Program Information
Robustness in Hypoxia-Guided IMRT Planning
A Roy1*, O Nohadani2 , (1) Bowling Green State University, Bowling Green, OH, (2) Northwestern Univ, Evanston, IL
Presentations
SU-F-605-3 (Sunday, July 30, 2017) 2:05 PM - 3:00 PM Room: 605
Purpose: To investigate the inclusion of hypoxia and reoxygenation information into IMRT planning. A robust planning framework is compared to current clinical practices for a prostate cancer case.
Methods: Hypoxia reduces radiosensitivity of cells. Current practice to overcome this limited efficacy of treatment includes dose escalations to hypoxic tumor subregions by modifying the prescribed dose by a scaling factor based on initial PET scans. This factor remains constant throughout the treatment. In order to leverage reoxygenation of hypoxic cells, we employ a time-dependent scaling factor. The changes in reoxygenation are driven by perfusion and angiogenesis and their progression is uncertain. Therefore, we model the scaling factor to reside in a time-dependent uncertainty set. When mid-treatment PET scans are available, this set is updated to incorporate this observation. A robust optimization model with a time-dependent uncertainty set is solved for a finite set of clinically realistic scenarios.

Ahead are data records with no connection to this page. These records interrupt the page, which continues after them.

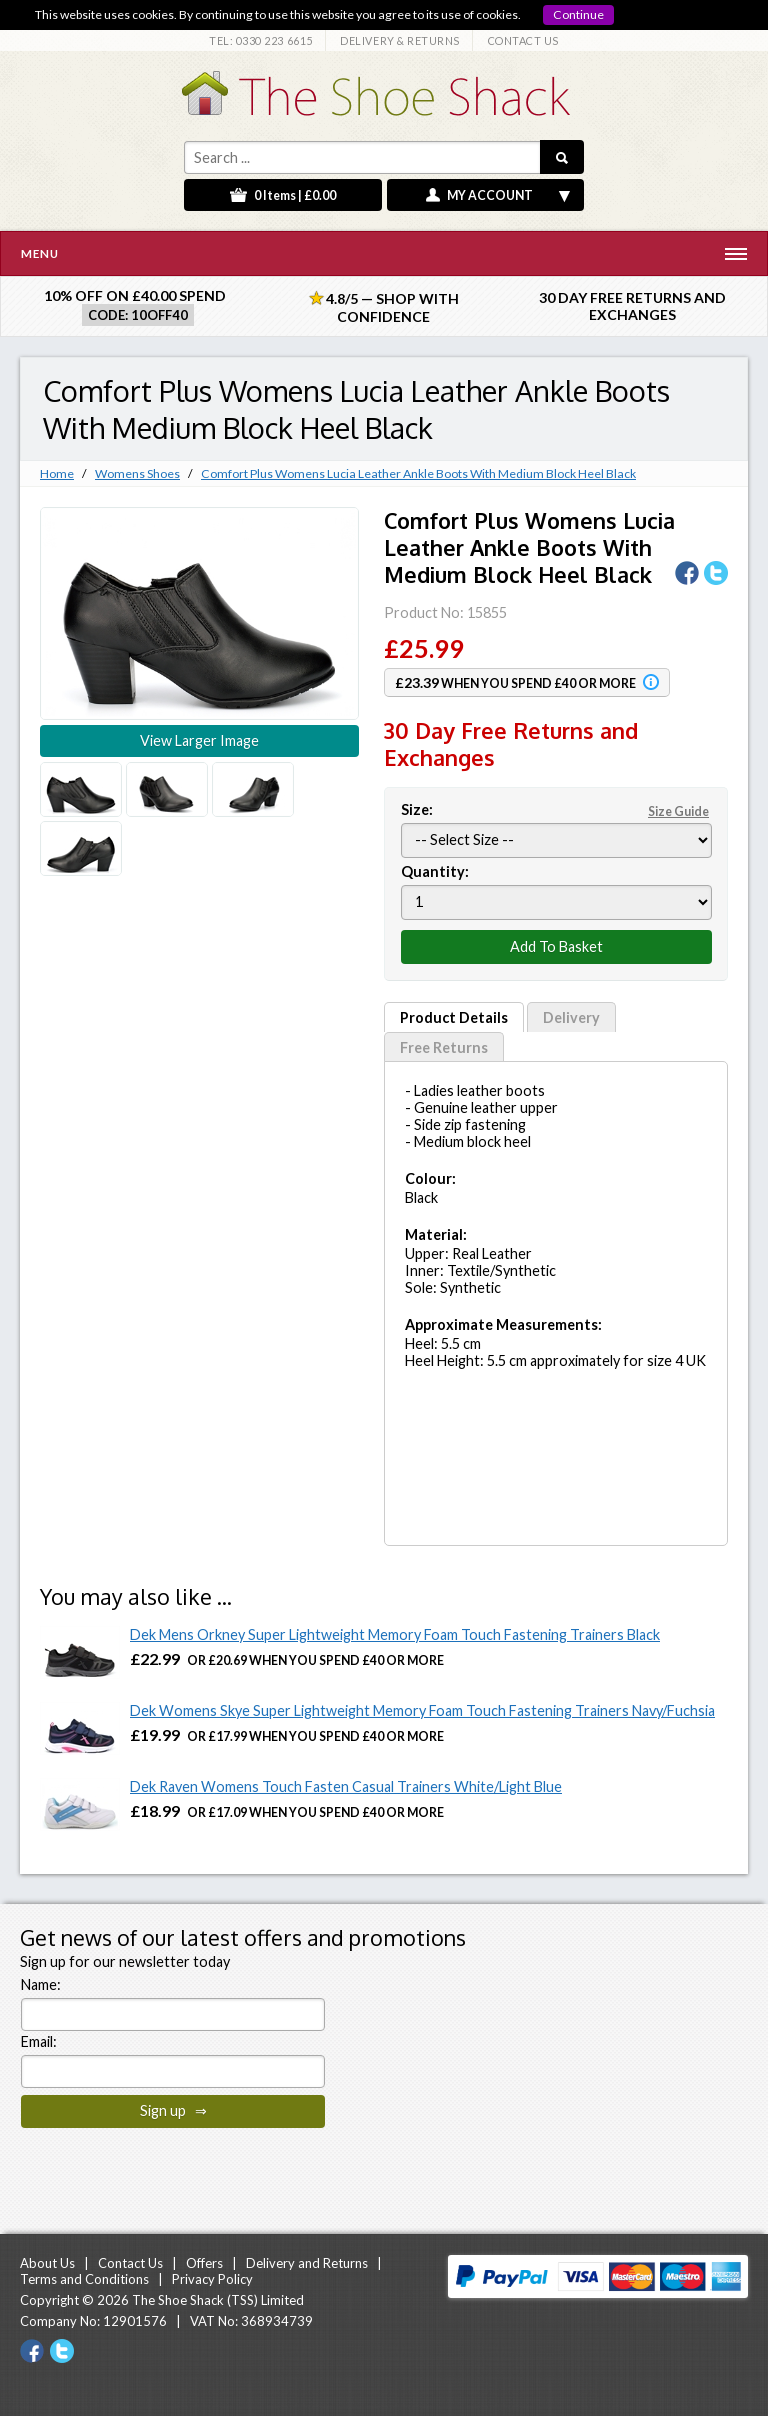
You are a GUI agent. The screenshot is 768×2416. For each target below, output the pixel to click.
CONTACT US (523, 40)
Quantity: (435, 871)
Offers (204, 2263)
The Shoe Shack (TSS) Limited (218, 2300)
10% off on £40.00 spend (135, 295)
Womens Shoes (137, 473)
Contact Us (130, 2263)
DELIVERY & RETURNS (400, 40)
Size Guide (678, 811)
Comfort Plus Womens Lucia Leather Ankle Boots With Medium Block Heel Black (418, 473)
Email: (39, 2041)
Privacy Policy (212, 2279)
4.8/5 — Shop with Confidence (384, 307)
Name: (41, 1984)
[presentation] (173, 2174)
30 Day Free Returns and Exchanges (632, 306)
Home (57, 473)
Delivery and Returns (307, 2263)
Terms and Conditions (84, 2279)
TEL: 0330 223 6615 (261, 40)
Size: (556, 809)
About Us (47, 2263)
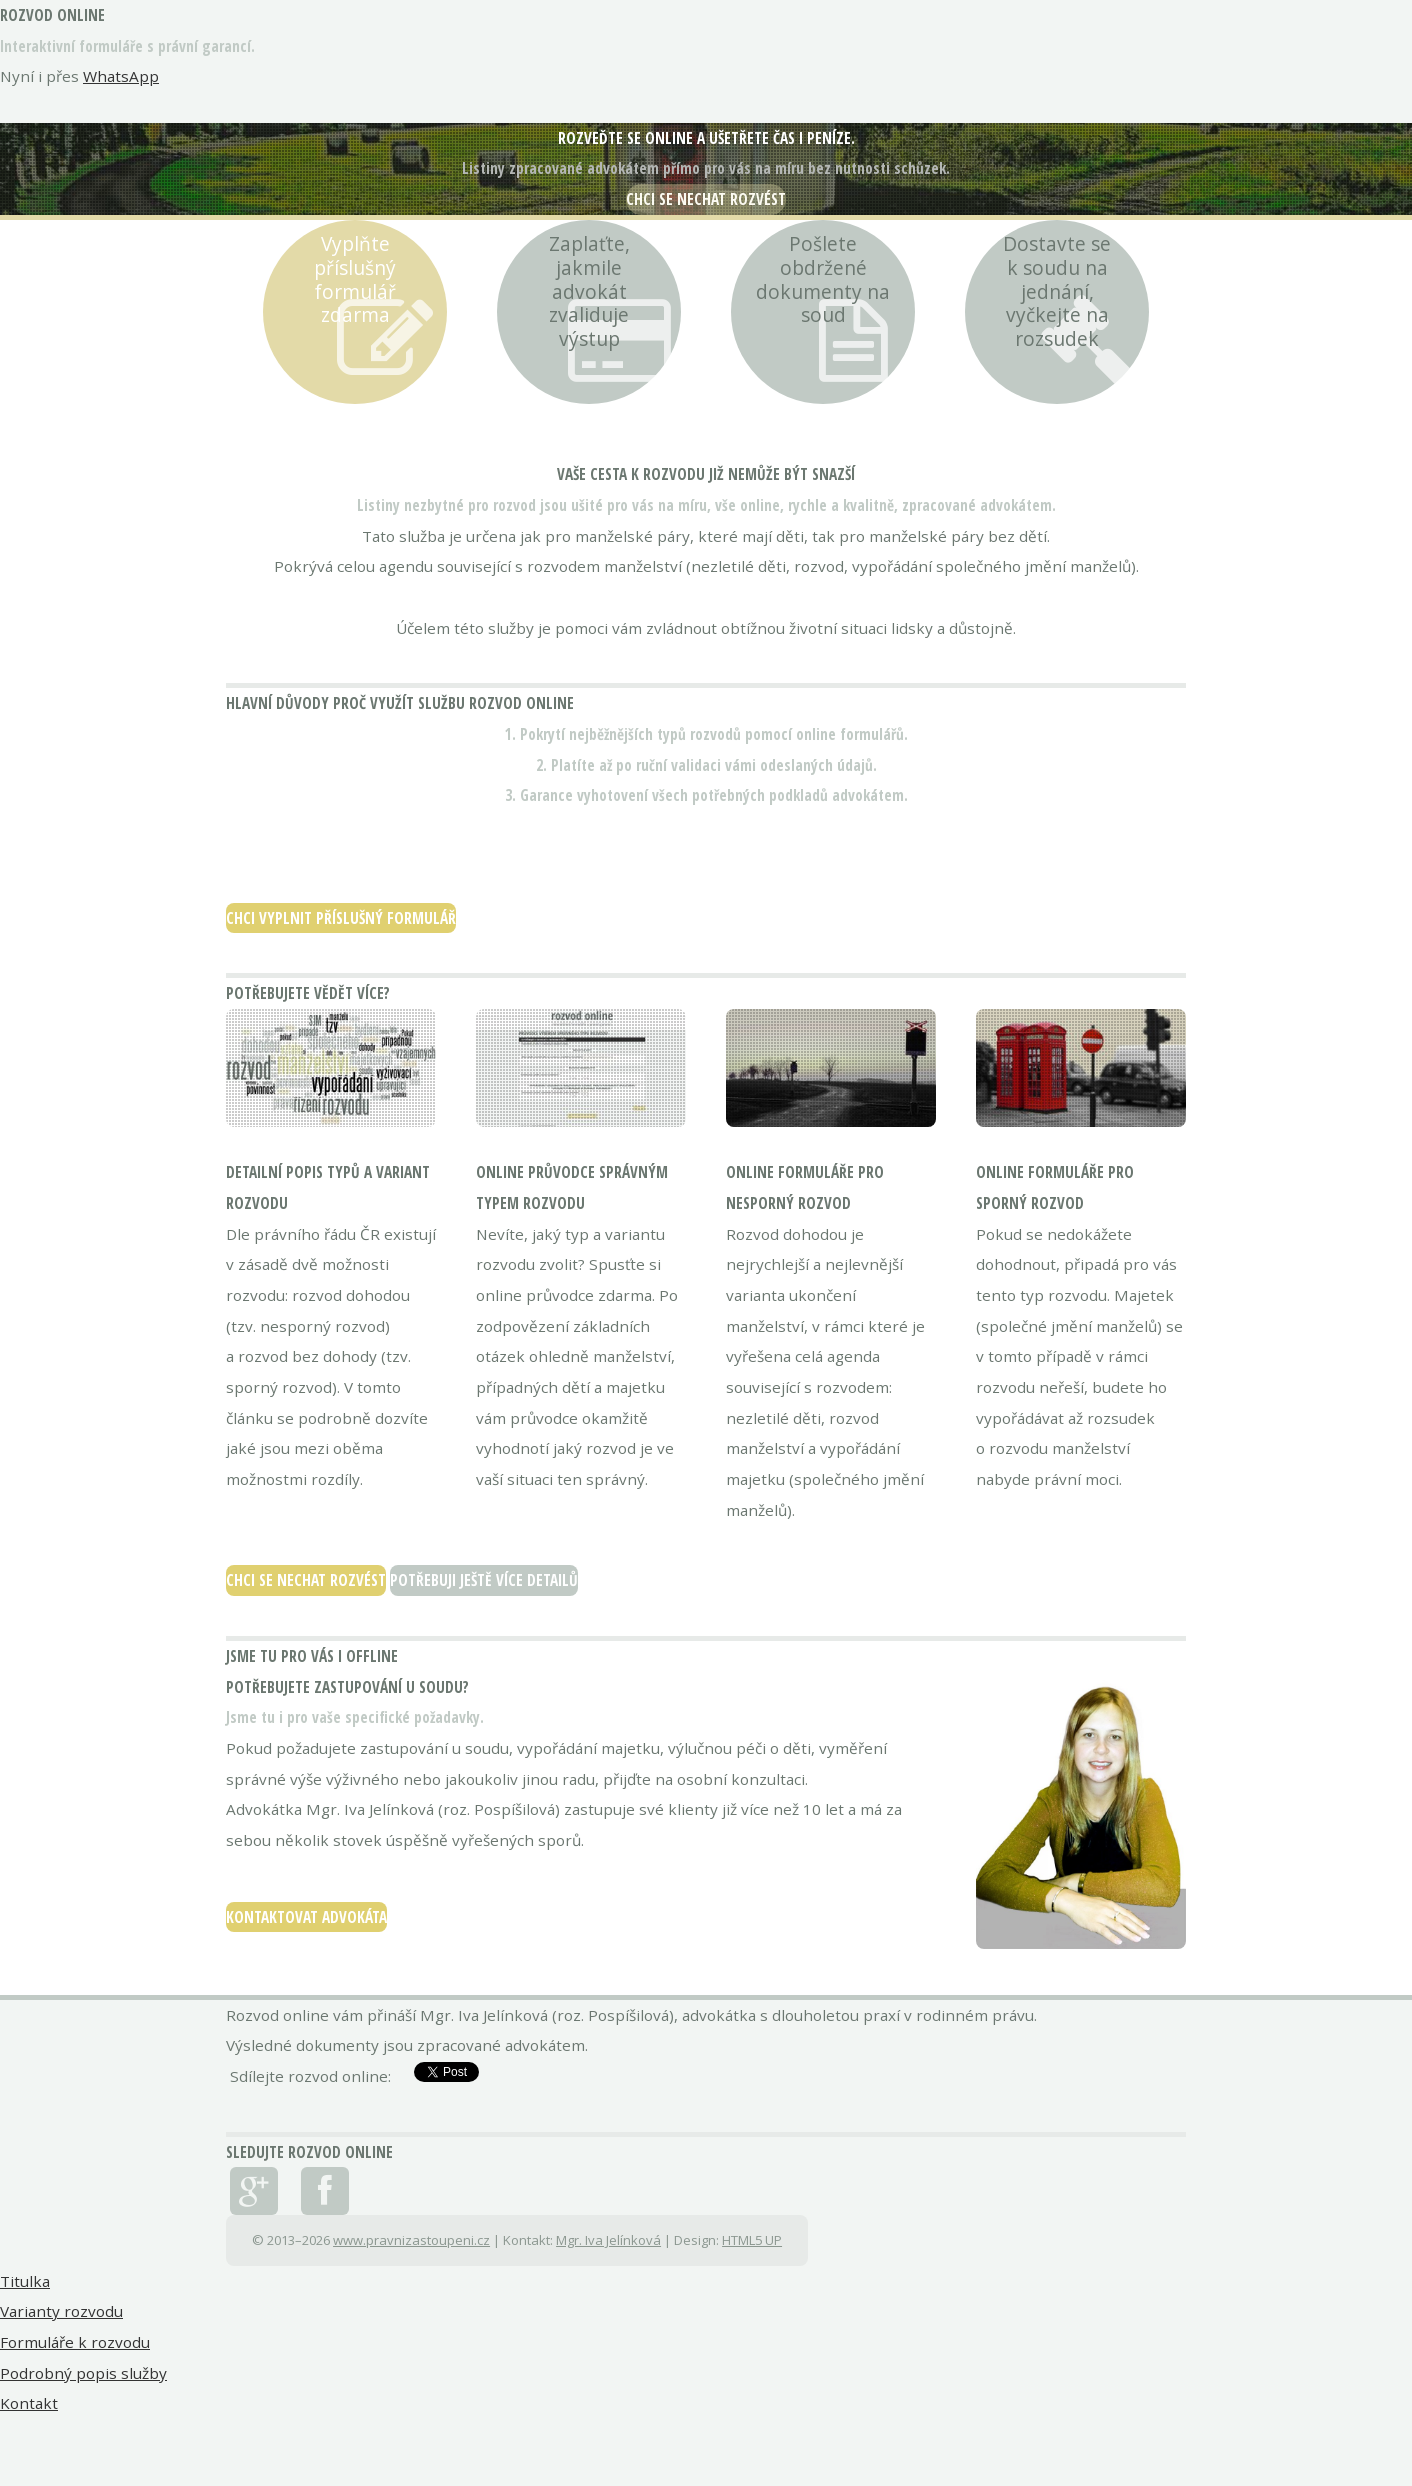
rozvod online (52, 15)
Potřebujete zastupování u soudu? (347, 1687)
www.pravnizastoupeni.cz (411, 2240)
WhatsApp (121, 76)
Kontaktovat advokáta (306, 1917)
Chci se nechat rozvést (706, 199)
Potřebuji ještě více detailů (484, 1580)
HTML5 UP (752, 2240)
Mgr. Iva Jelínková (608, 2240)
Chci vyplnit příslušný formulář (341, 918)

Results: Weekly EUD are computed for all three plans: the robust plan shows an average improvement of 30% compared to the equal dose per fraction plan, which ignores hypoxia, and 4% compared to escalated plans, which neglects reoxygenation. For organ sparing, bladder and rectum D15 for the robust plan remains within 4% of the equal dose per fraction plan under nominal and worst-case conditions (deviating progression of reoxygenation than assumed), whereas the escalated plan increases bladder D15 by 11% and rectum by 19%.
Conclusion: It is possible to leverage reoxygenation information in order to produce temporally uniform dose distributions, which is the objective of fractionation. The uncertain progression can be modeled via a robust framework that improves plans by reducing dose to critical organs without sacrificing target coverage.